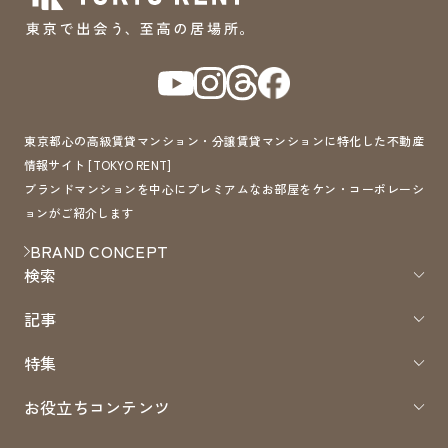
東京都心の高級賃貸マンション・分譲賃貸マンションに特化した不動産
情報サイト [TOKYO RENT]
ブランドマンションを中心にプレミアムなお部屋をケン・コーポレーシ
ョンがご紹介します
BRAND CONCEPT
検索
記事
特集
お役立ちコンテンツ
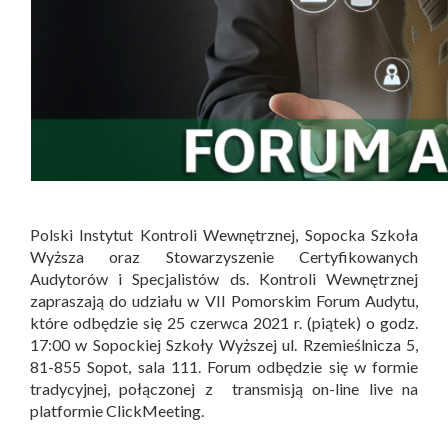
Polski Instytut Kontroli Wewnętrznej, Sopocka Szkoła
Wyższa oraz Stowarzyszenie Certyfikowanych
Audytorów i Specjalistów ds. Kontroli Wewnętrznej
zapraszają do udziału w VII Pomorskim Forum Audytu,
które odbędzie się 25 czerwca 2021 r. (piątek) o godz.
17:00 w Sopockiej Szkoły Wyższej ul. Rzemieślnicza 5,
81-855 Sopot, sala 111. Forum odbędzie się w formie
tradycyjnej, połączonej z transmisją on-line live na
platformie ClickMeeting.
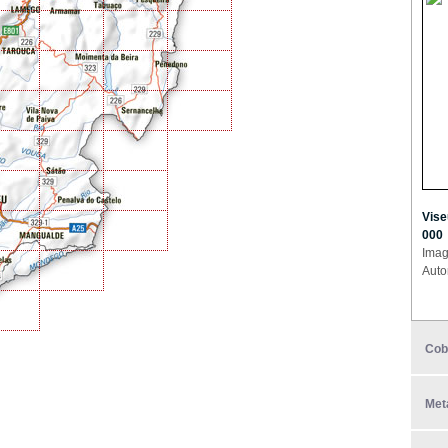
Vise
000
Imag
Auto
Cob
Met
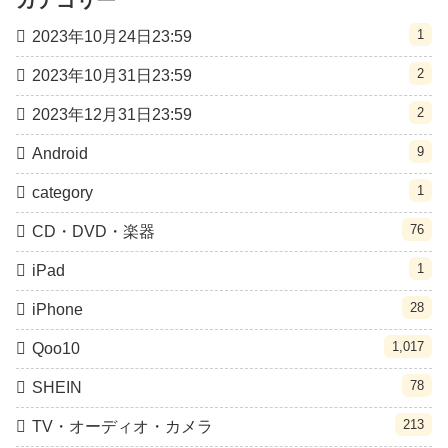
1
2023年10月24日23:59
2
2023年10月31日23:59
2
2023年12月31日23:59
9
Android
1
category
76
CD・DVD・楽器
1
iPad
28
iPhone
1,017
Qoo10
78
SHEIN
213
TV・オーディオ・カメラ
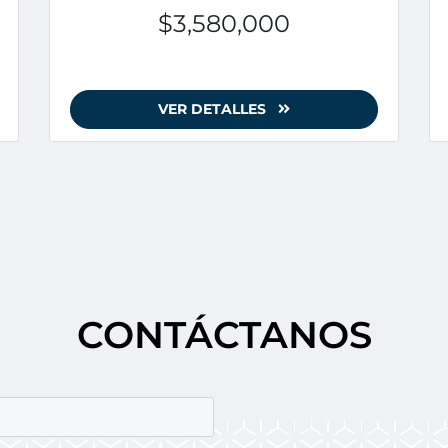
$3,580,000
VER DETALLES
CONTÁCTANOS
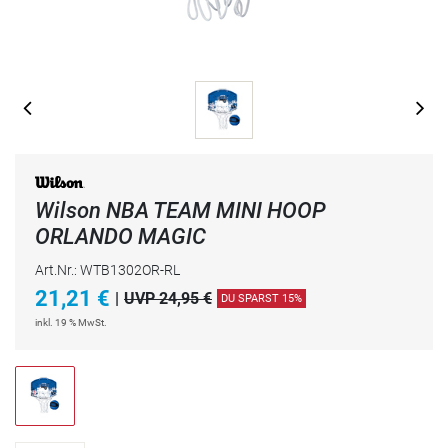
Wilson NBA TEAM MINI HOOP
ORLANDO MAGIC
Art.Nr.: WTB1302OR-RL
21,21
€
|
UVP 24,95 €
DU SPARST 15%
inkl. 19 % MwSt.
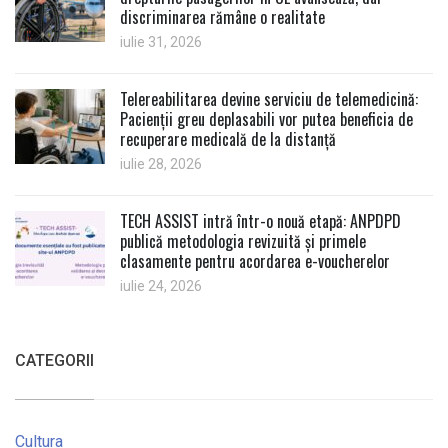
discriminarea rămâne o realitate
iulie 31, 2026
Telereabilitarea devine serviciu de telemedicină:
Pacienții greu deplasabili vor putea beneficia de
recuperare medicală de la distanță
iulie 28, 2026
TECH ASSIST intră într-o nouă etapă: ANPDPD
publică metodologia revizuită și primele
clasamente pentru acordarea e-voucherelor
iulie 24, 2026
CATEGORII
Cultura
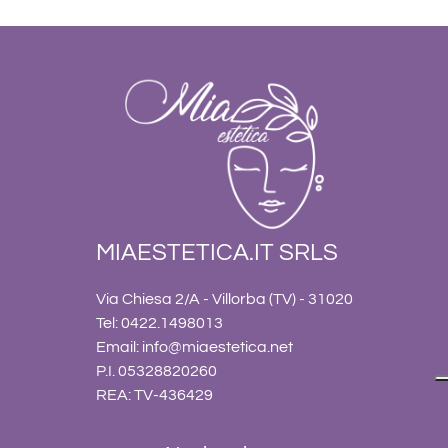
MIAESTETICA.IT SRLS
Via Chiesa 2/A - Villorba (TV) - 31020
Tel: 0422.1498013
Email:
info@miaestetica.net
P.I. 05328820260
REA: TV-436429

··········

Exercise
Word for word, return the material, omitting the pictures.

Output
東京都心の高級賃貸マンション・分譲賃貸マンションに特化した不動産
情報サイト [TOKYO RENT]
ブランドマンションを中心にプレミアムなお部屋をケン・コーポレーシ
ョンがご紹介します
BRAND CONCEPT
検索
記事
特集
お役立ちコンテンツ
Polski Instytut Kontroli Wewnętrznej, Sopocka Szkoła
Wyższa oraz Stowarzyszenie Certyfikowanych
Audytorów i Specjalistów ds. Kontroli Wewnętrznej
zapraszają do udziału w VII Pomorskim Forum Audytu,
które odbędzie się 25 czerwca 2021 r. (piątek) o godz.
17:00 w Sopockiej Szkoły Wyższej ul. Rzemieślnicza 5,
81-855 Sopot, sala 111. Forum odbędzie się w formie
tradycyjnej, połączonej z transmisją on-line live na
platformie ClickMeeting.
Vise
000
Imag
Auto
Cob
Met
1
2023年10月24日23:59
2
2023年10月31日23:59
2
2023年12月31日23:59
9
Android
1
category
76
CD・DVD・楽器
1
iPad
28
iPhone
1,017
Qoo10
78
SHEIN
213
TV・オーディオ・カメラ
$3,580,000
VER DETALLES
CONTÁCTANOS
Wilson NBA TEAM MINI HOOP
ORLANDO MAGIC
Art.Nr.: WTB1302OR-RL
21,21
€
|
UVP 24,95 €
DU SPARST 15%
inkl. 19 % MwSt.
discriminarea rămâne o realitate
iulie 31, 2026
Telereabilitarea devine serviciu de telemedicină:
Pacienții greu deplasabili vor putea beneficia de
recuperare medicală de la distanță
iulie 28, 2026
TECH ASSIST intră într-o nouă etapă: ANPDPD
publică metodologia revizuită și primele
clasamente pentru acordarea e-voucherelor
iulie 24, 2026
CATEGORII
Cultura
MIAESTETICA.IT SRLS
Via Chiesa 2/A - Villorba (TV) - 31020
Tel: 0422.1498013
Email:
info@miaestetica.net
P.I. 05328820260
REA: TV-436429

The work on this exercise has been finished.